What Berri, Brook and Schmidt are saying, in "The Wages of Wins," is, "look, if you can only cut your losses by 25.61% by knowing salary, then money can't be that important in buying wins." But that's wrong. What they should conclude is that "how important money is, combined with how often it's been used to buy wins," isn't that important.

And, really, if you look at the full results of the regression, it turns out that money IS important in buying wins, but that not too many teams took advantage of that fact in 2008-09.

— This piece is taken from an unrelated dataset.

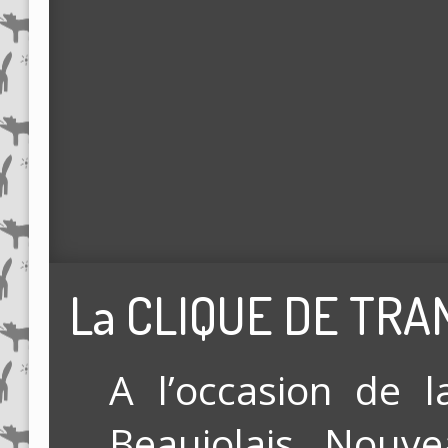
La CLIQUE DE TRA
A l’occasion de l
Beaujolais Nouv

The equation shows that every $1.6 million dollars in additional salary will buy you a win -- so if you want to go 61-21, it should only cost you $32 million more than the league-average payroll of $68.5 million.

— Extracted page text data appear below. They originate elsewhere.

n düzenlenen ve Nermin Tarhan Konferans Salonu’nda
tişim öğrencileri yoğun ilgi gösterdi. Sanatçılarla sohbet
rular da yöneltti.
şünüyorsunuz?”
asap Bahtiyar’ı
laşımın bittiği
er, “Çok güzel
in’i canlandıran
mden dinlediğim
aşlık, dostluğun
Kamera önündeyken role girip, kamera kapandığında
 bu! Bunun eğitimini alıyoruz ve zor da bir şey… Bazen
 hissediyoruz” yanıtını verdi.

That's pretty important, and so the low r-squared must be that not a lot of teams varied much in salary. If you look at the salary chart, there's a huge group bunched near the average: there are 18 teams between $62mm and $75mm, within $6.5 million of the average. Those teams are so close together that there's not much difference in their expected wins.

If you have to bet, and the random team you pick turns out to be the lowest-spending in the league, you'll reduce your estimate. You would have lost a lot of money guessing 41, so the information that you picked a low-spending team will cut your losses a lot. If it turns out be be one of the highest-spending in the league, same thing. But if it turns out to be one of the 18 teams in the mdidle, the salary information won't help you much. And why the r-squared is only about 25% -- for many of the teams in the sample, knowing the salary doesn't help you cut your losses much.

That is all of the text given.